_Task goal_. Below this line are records; write out exactly the lines from the one containing "間違えないで欲しいのは、「" through the one containing "каждый шаг выполнения", with the pictures left out.

_Records for the task_.
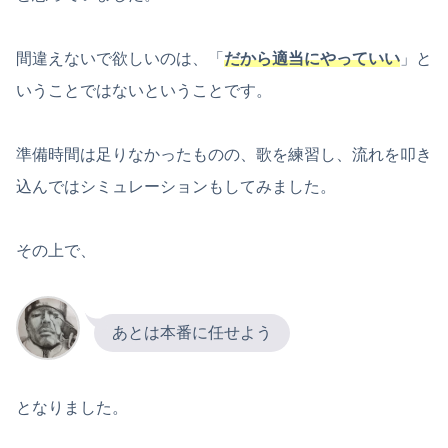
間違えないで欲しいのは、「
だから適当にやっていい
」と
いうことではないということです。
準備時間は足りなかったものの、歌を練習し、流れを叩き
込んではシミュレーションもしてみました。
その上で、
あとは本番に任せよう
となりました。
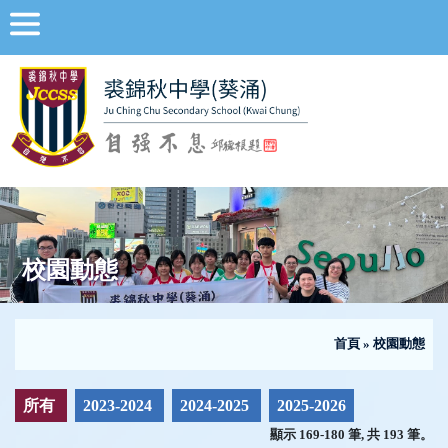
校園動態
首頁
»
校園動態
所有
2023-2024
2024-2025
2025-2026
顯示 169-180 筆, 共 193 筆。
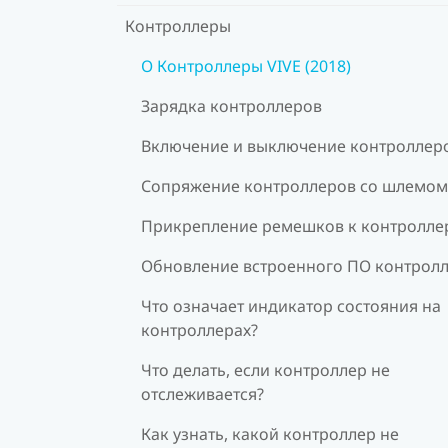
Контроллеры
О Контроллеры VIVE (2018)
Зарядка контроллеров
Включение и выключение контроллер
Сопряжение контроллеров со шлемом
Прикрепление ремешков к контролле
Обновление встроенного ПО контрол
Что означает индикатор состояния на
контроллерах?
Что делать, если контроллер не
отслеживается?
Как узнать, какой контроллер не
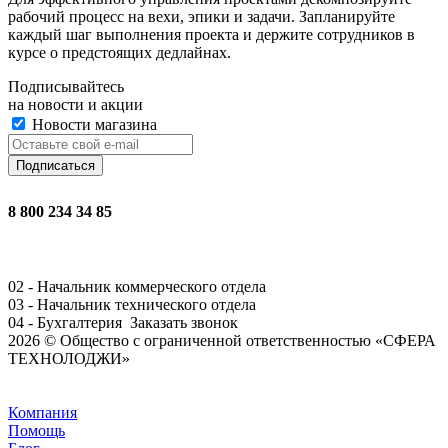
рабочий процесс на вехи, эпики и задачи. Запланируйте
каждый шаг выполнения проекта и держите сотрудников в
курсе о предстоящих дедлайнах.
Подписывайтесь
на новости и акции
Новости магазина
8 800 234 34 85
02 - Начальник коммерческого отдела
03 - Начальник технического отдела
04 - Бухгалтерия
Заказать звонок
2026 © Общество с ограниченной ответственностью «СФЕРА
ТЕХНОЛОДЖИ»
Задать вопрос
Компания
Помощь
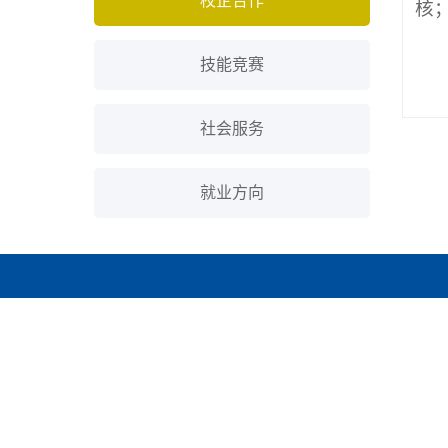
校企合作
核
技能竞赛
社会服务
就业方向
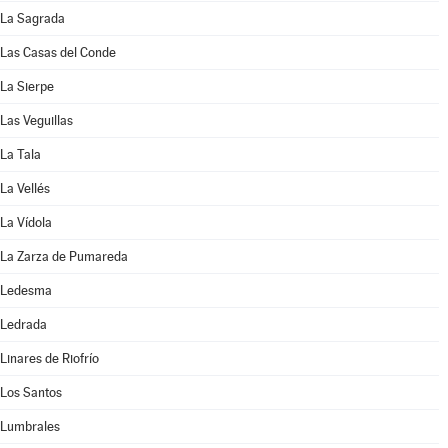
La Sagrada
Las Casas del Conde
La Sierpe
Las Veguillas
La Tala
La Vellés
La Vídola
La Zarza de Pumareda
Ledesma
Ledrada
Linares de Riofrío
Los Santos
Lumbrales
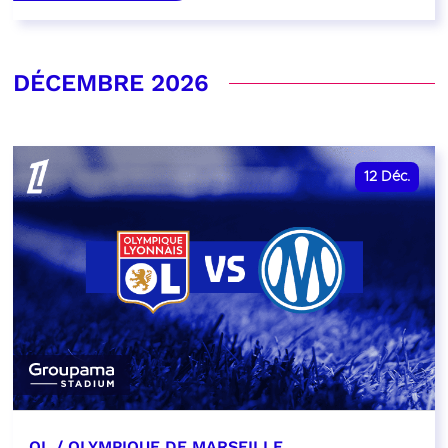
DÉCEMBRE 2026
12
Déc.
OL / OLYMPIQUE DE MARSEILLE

...

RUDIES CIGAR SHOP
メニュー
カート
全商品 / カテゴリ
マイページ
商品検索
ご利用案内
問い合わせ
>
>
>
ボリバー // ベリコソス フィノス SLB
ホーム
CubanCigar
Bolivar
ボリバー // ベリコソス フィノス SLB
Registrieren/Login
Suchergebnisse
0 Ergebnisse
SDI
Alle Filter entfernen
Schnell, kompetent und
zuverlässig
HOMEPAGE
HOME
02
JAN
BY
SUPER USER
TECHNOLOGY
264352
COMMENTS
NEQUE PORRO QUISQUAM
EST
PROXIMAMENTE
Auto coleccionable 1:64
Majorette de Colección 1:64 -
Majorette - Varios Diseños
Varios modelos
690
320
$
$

...

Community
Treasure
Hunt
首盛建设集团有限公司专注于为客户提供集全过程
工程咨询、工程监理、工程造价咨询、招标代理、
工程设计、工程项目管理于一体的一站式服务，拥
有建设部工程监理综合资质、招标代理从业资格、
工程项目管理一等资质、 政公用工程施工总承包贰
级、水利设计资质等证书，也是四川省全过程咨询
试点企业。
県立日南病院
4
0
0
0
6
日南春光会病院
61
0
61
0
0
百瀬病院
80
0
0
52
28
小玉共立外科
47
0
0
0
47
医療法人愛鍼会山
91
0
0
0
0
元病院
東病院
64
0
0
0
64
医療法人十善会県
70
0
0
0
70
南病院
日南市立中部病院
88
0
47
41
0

_The completed task_.
間違えないで欲しいのは、「
だから適当にやっていい
」と
いうことではないということです。
準備時間は足りなかったものの、歌を練習し、流れを叩き
込んではシミュレーションもしてみました。
その上で、
あとは本番に任せよう
となりました。
校園動態
首頁
»
校園動態
所有
2023-2024
2024-2025
2025-2026
顯示 169-180 筆, 共 193 筆。
Контроллеры
О Контроллеры VIVE (2018)
Зарядка контроллеров
Включение и выключение контроллер
Сопряжение контроллеров со шлемом
Прикрепление ремешков к контролле
Обновление встроенного ПО контрол
Что означает индикатор состояния на
контроллерах?
Что делать, если контроллер не
отслеживается?
Как узнать, какой контроллер не
рабочий процесс на вехи, эпики и задачи. Запланируйте
каждый шаг выполнения проекта и держите сотрудников в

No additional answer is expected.